Allegedly, DB2 is demonstrated as incredibly faster than MySQL, with a benchmark that repeats the same COUNT query 100 times.

This is a naive (at best) benchmark that doesn’t tell me nothing about the database potential. But anyway, if you enable the query cache in MySQL, the repetition of 100 queries is at least three times faster than DB2.

Try
set global query_cache_size=1024*1024;
and repeat that test.

Moreover: the table structure doesn’t correspond to the data from the freebase project.

CREATE TABLE `people` (
`id` int(11) DEFAULT NULL auto_increment PRIMARY KEY,
`name` varchar(255) NOT NULL,
`fbid` varchar(255) NOT NULL,
`gender` varchar(255),
`profession` varchar(255)
) ENGINE=InnoDB

Too bad there is no integer ID in that table, and there are 23 fields instead of 5.
These androids don’t strike me as extremely reliable.

A cross-system benchmark is reliable only if you either (a) know both systems very well or (b) you invite one expert of the systems involved to make sure you are using both of them in a fair way.
Oh, and if you can make a table that has smarter fields than VARCHAR(255), your benchmark may look more credible.

6 comments:

JanL said...

Making your database 10x faster might even not show up in an end-to-end profile on a website (c.f. Benchmarks: You're Doing it Wrong)

Antonio Cangiano said...

Giuseppe, thank you for joining the discussion. Let me repost a comment I added as a reply to my own blog entry. It may address some of the concerns mentioned here or at least provide some rationale for them. Here goes:

Guys, I just want to clarify a few points. InnoDB was used because it's the default - and most widely adopted - engine in the Rails community. You may notice that an id column was added for ActiveRecord, and that I only used 4 columns from the initial dataset for the sake of simplicity. To keep things simple, I used the default limits which are provided by ActiveRecord (e.g., varchar(255)). This is a simple, micro-benchmark which doesn't need to prove much. It simply shows that with this data, under these conditions, DB2 is much faster than MySQL.

The reasons for choosing DB2 over MySQL are many, and they are not all related to performance. And even when considering performance alone, this post didn't set out to prove that DB2 is faster than MySQL in general. There are industry benchmarks that cost millions of dollars to run that take into account all the possible moving parts. You can't expect that from a simple post. I observed some data under particular circumstances and reported the outcome. While it is undisputed that DB2's counting abilities are still faster than MySQL with the InnoDB engine, this post only claims that with this data, for the query used, DB2 was faster than MySQL. And I think that's fair.

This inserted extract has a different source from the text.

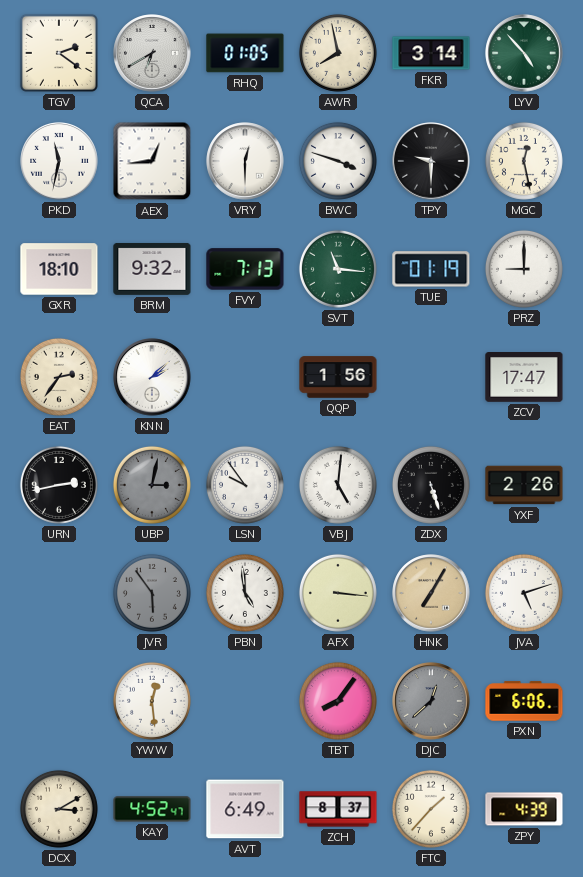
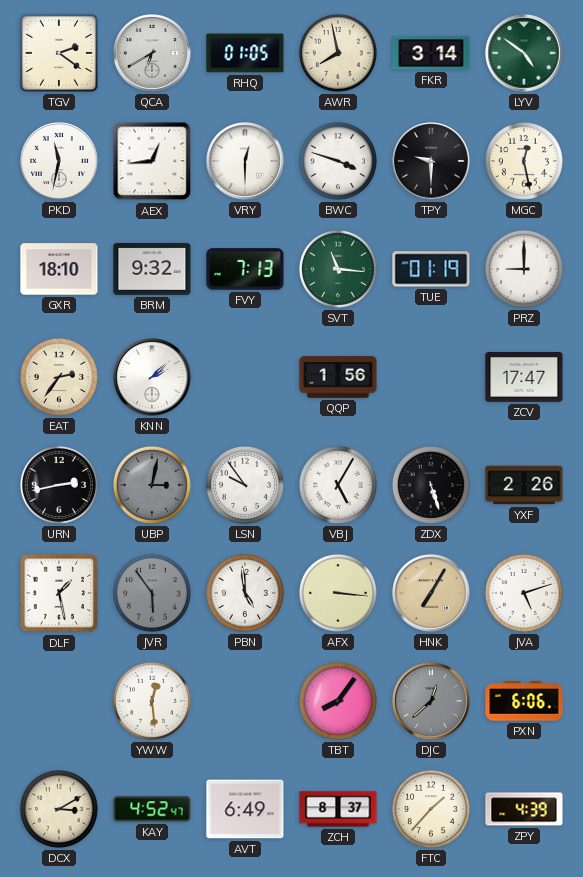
LYV: 4:53 -> 4:51
VBJ: 5:01 -> 5:05
DLF: none -> 1:28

The "100 times repetition" freaked a few people out. I understand that. Please bear in mind though that I went for 100 iterations only after having seen somewhat comparable times obtained for the first execution of each query (i.e., n=1).

PS: The Freebase project was only used so as to have a lot of "real" records.

Mark Callaghan said...

Yet another example of bad benchmarking. If you are not willing or able to explain your results, then you shouldn't publish them. My guess in this case is that DB2 has a much larger buffer cache than InnoDB on this test.

Antonio Cangiano said...

Mark, how would you test them?

Mark Callaghan said...

Antonio -- the test is fine. You should explain the 10x difference in results. It is easy to understand a 10x difference if DB2 has cached the table(s) in the DBMS buffer cache and InnoDB has not. But if both have cached the tables or both are scanning all data from disk and DB2 is 10x faster then that would be very interesting.

Mark Callaghan said...

I checked the results for InnoDB on my hardware and ~0.4 seconds per query seems reasonable. So maybe Antonio has found something that we need to investigate and fix.